By the time the trial happened, Ethan had been convicted based on a version of events carefully curated to ensure a specific outcome.

“Who gave the order to alter the autopsy?” I asked. “Not the suppression order. The actual instruction to change Dr Quinn's findings.”

Chen hesitated. “It came from Harrow directly, through Webb. Special handling. Twenty thousand for the pathologist who made the changes.”

“Name.”

“Dr Simon Graves. He's since left the country. Works in Dubai now.”

I made a note. Another thread to pull, another person to track down and pressure into testimony.

“And the original evidence? Where is it now?”

“Destroyed. Burned three months after the trial concluded. Standard protocol for suppressed materials.”

“So there's no physical evidence left.”

“No. Just the digital records showing it existed, and the people who remember what it said before the alteration.”

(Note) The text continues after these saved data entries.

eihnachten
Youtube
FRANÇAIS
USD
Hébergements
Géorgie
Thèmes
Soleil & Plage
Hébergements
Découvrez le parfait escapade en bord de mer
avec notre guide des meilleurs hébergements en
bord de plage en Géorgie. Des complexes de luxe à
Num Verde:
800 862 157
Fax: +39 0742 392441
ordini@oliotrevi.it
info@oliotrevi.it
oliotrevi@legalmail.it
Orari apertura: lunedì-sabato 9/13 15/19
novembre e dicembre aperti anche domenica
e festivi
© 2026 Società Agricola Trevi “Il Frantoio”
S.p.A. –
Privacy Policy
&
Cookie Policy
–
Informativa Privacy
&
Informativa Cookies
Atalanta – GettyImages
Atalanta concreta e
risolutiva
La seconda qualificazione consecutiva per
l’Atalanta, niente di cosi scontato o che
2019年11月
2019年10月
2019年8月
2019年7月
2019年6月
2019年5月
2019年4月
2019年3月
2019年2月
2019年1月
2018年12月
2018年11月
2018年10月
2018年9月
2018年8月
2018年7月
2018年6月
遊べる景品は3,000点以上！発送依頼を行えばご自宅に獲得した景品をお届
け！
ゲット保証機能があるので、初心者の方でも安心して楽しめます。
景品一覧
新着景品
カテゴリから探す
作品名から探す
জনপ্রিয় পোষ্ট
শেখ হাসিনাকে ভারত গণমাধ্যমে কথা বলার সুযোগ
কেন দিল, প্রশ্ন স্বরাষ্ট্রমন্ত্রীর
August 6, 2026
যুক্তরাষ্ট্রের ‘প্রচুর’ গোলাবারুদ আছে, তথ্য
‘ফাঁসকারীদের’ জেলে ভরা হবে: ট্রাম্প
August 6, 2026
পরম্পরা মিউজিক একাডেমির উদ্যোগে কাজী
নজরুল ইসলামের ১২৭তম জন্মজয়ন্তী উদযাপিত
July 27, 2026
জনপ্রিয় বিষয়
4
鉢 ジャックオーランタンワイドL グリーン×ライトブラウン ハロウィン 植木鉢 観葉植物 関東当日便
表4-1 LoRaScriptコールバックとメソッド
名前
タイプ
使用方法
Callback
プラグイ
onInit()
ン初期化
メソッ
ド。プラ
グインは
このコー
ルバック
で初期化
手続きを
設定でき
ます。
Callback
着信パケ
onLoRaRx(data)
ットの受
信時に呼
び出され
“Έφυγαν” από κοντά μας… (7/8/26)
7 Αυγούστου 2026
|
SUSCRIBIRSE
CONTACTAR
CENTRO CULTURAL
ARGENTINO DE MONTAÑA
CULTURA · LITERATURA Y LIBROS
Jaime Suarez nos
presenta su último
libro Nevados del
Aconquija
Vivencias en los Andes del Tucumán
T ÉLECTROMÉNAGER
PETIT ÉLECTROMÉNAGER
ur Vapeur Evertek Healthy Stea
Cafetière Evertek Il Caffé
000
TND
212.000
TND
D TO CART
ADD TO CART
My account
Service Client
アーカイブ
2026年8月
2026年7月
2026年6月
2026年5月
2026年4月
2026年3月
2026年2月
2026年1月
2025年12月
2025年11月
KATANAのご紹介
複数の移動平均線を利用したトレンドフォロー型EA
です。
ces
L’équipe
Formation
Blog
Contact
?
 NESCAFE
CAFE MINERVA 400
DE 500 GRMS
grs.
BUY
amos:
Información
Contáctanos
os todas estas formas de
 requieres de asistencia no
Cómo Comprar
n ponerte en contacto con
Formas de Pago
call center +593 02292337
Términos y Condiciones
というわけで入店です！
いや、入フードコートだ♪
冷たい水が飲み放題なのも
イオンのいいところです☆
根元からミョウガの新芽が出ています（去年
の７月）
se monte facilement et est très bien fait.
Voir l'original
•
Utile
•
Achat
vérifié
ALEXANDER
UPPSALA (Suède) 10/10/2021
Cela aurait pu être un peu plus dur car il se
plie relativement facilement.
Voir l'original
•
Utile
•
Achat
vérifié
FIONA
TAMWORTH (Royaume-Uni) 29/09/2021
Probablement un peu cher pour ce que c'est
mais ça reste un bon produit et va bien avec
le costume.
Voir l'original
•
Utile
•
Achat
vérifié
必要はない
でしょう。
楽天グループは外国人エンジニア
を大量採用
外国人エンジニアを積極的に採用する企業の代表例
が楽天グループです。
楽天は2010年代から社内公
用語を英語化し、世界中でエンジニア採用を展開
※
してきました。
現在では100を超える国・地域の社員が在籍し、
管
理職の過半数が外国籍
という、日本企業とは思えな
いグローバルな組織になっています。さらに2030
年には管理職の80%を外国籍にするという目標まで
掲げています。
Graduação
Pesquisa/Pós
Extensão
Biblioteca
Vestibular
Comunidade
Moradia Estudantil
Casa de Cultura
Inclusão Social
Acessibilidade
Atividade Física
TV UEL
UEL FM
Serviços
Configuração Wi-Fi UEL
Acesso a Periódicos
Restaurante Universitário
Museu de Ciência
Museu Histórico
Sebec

I pulled out my phone and showed him another photograph. My partner. Detective Inspector James Crawford. Dead three years, on the same timeline as Lily Rourke.

“What about this one?” My voice stayed level despite the tightness in my chest. “A detective who died during a corruption investigation. Officially ruled a suicide. I know it wasn't. Tell me you handled evidence suppression for this case too.”

Chen's face went grey. “I don't—”

“Don't lie to me. I have the financial records. I know Webb paid you. I know Harrow was involved. I just need you to confirm how it worked.” I leaned closer.

“My partner was investigating Harrow's network.

He found something, something that got him killed and made to look as though he'd eaten his gun out of guilt. So tell me: what evidence did you suppress?”

Chen's hands were trembling badly now. “The crime scene photos. The original ones. They showed—they showed it couldn't have been self-inflicted. Wrong angle. Wrong powder pattern. The scene was staged.”

The words landed like bullets. I'd suspected, had known it in my gut, but hearing it confirmed made the rage in my chest crystallise into something colder and much more precise.

“What else?”

“Witness statements. Someone saw a car leaving the scene and described the plates. That statement disappeared before it could be officially logged.”

“And the ballistics?”

“Altered. The weapon found at the scene, your partner's service pistol, didn't match the bullet that killed him. That detail got removed from the final report, and a different weapon was logged as evidence. Same calibre, close enough that nobody questioned it.”